From the abovementioned definition, it is clear that clinical governance places quality at the centre of health service organisations, devises and implements accountability and responsibility mechanisms for quality, promotes creation of the environment for successful and sustainable realisation of improvements, excellence and innovation in clinical care delivery and entrenches duty to serve with high standards of care. It is emphasised that successful implementation of clinical governance requires the institutionalisation of the culture of quality improvement which is a process implemented over time (NHS, ND).
Vanu Som (2004) defined the clinical governance concept as “a governance system for healthcare organisations that promotes an integrated approach towards management of inputs, structures and processes to improve clinical quality.” According to Laubscher (2008), clinical governance is neither a form of policing, a new form of hospital management that is going to take over the role of the hospital manager or his/her management team, a magical system that will solve all the problems associated with inferior or inadequate patient care, going to draw up a list of rules and regulations for everybody to follow nor the introduction of new concepts of governing clinical practice.
Laubscher (2008) argues that clinical governance is a system that ensures and improves quality and safety of clinical patient care; a culture of support and problem solving where respect for autonomy will remain a cornerstone of clinical practice; a culture of trust in which people are prepared to report their errors, near-misses; and free lessons in contrast to a blaming and shaming culture.
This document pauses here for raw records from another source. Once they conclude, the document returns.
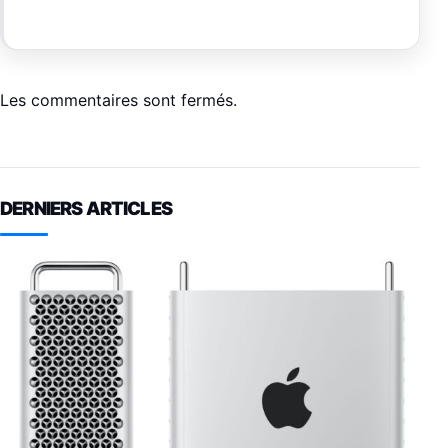
Les commentaires sont fermés.
DERNIERS ARTICLES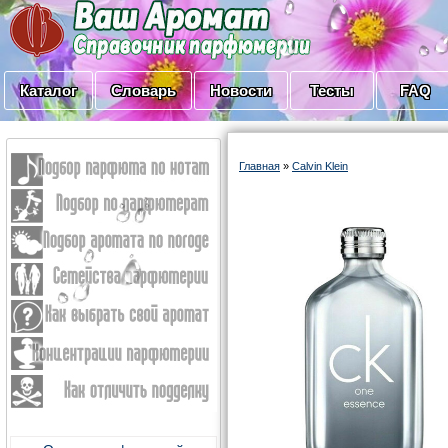
Каталог
Словарь
Новости
Тесты
FAQ
Главная
»
Calvin Klein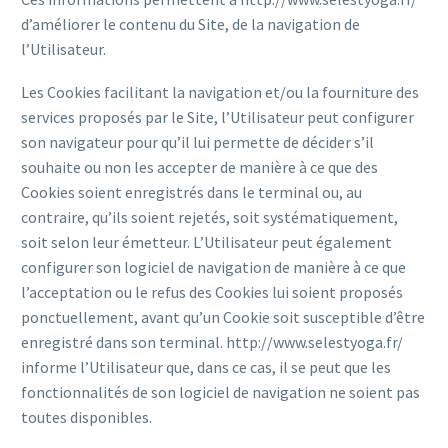
d’améliorer le contenu du Site, de la navigation de
l’Utilisateur.
Les Cookies facilitant la navigation et/ou la fourniture des
services proposés par le Site, l’Utilisateur peut configurer
son navigateur pour qu’il lui permette de décider s’il
souhaite ou non les accepter de manière à ce que des
Cookies soient enregistrés dans le terminal ou, au
contraire, qu’ils soient rejetés, soit systématiquement,
soit selon leur émetteur. L’Utilisateur peut également
configurer son logiciel de navigation de manière à ce que
l’acceptation ou le refus des Cookies lui soient proposés
ponctuellement, avant qu’un Cookie soit susceptible d’être
enregistré dans son terminal. http://www.selestyoga.fr/
informe l’Utilisateur que, dans ce cas, il se peut que les
fonctionnalités de son logiciel de navigation ne soient pas
toutes disponibles.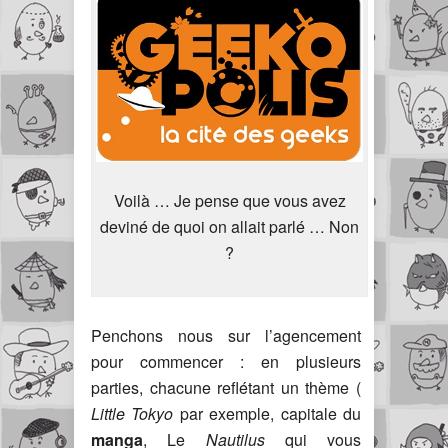
Voilà … Je pense que vous avez
deviné de quoi on allait parlé … Non
?
Penchons nous sur l’agencement
pour commencer : en plusieurs
parties, chacune reflétant un thème (
Little Tokyo
par exemple, capitale du
manga
, Le
Nautilus
qui vous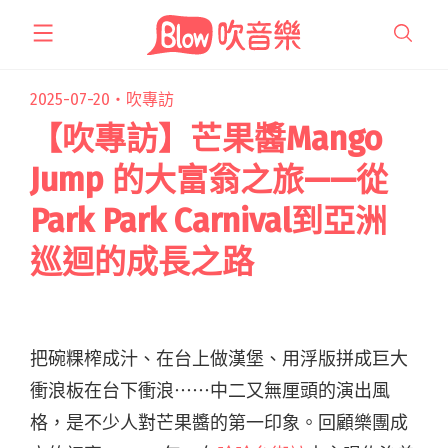
跳
至
主
要
2025-07-20・
吹專訪
內
【吹專訪】芒果醬Mango
容
Jump 的大富翁之旅——從
Park Park Carnival到亞洲
巡迴的成長之路
把碗粿榨成汁、在台上做漢堡、用浮版拼成巨大
衝浪板在台下衝浪⋯⋯中二又無厘頭的演出風
格，是不少人對芒果醬的第一印象。回顧樂團成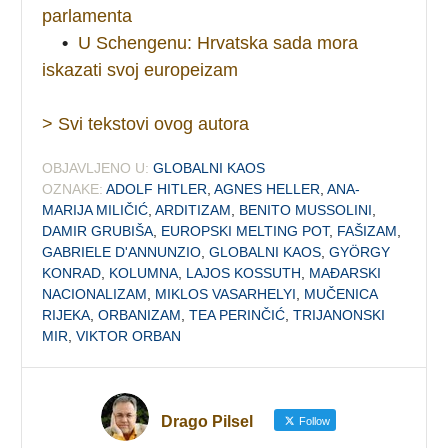
parlamenta
•
U Schengenu: Hrvatska sada mora
iskazati svoj europeizam
> Svi tekstovi ovog autora
OBJAVLJENO U:
GLOBALNI KAOS
OZNAKE:
ADOLF HITLER
,
AGNES HELLER
,
ANA-
MARIJA MILIČIĆ
,
ARDITIZAM
,
BENITO MUSSOLINI
,
DAMIR GRUBIŠA
,
EUROPSKI MELTING POT
,
FAŠIZAM
,
GABRIELE D'ANNUNZIO
,
GLOBALNI KAOS
,
GYÖRGY
KONRAD
,
KOLUMNA
,
LAJOS KOSSUTH
,
MAĐARSKI
NACIONALIZAM
,
MIKLOS VASARHELYI
,
MUČENICA
RIJEKA
,
ORBANIZAM
,
TEA PERINČIĆ
,
TRIJANONSKI
MIR
,
VIKTOR ORBAN
Drago Pilsel
Follow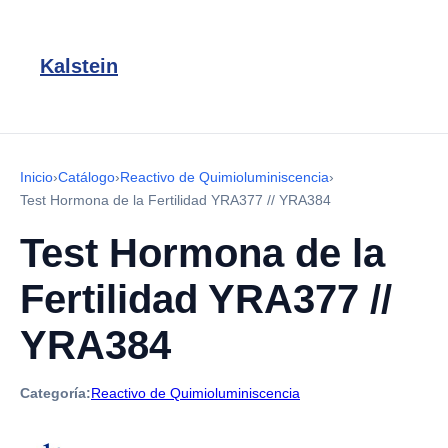
Kalstein
Inicio
›
Catálogo
›
Reactivo de Quimioluminiscencia
›
Test Hormona de la Fertilidad YRA377 // YRA384
Test Hormona de la
Fertilidad YRA377 //
YRA384
Categoría:
Reactivo de Quimioluminiscencia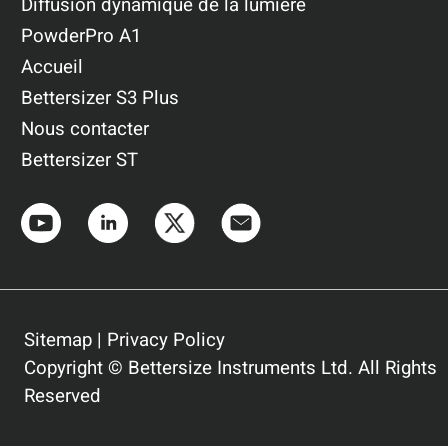
Diffusion dynamique de la lumière
PowderPro A1
Accueil
Bettersizer S3 Plus
Nous contacter
Bettersizer ST
Sitemap
|
Privacy Policy
Copyright © Bettersize Instruments Ltd. All Rights
Reserved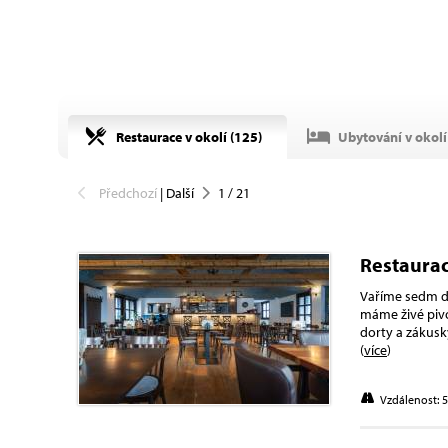
Restaurace v okolí (
125
)
Ubytování v okolí 
Předchozí
|
Další
1
/
21
Restaurac
Vaříme sedm dn
máme živé pivo
dorty a zákusk
(
více
)
Vzdálenost:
The goal of clinical governance is to move to open discussion and mutual respect rather than conflict, personal abuse and blame. The concept is one which includes an understanding that doctors, nurses, pharmacists and other clinicians are human and therefore they make mistakes. The primary goal is to create a culture that ensures and improves the quality of patient care and where staff and associated healthcare professionals are accountable for continually improving the quality of their services towards patient safety. On the whole, clinical governance can be viewed as a mechanism to facilitate multidisciplinary teams and ensure that they all work towards the same goal namely the continuous improvement of the quality of patient care. It is hoped that the cooperative and collaborative working practices engendered will have a positive influence on both the behaviour of medical professionals and the delivery of care (Vanu Som 2004).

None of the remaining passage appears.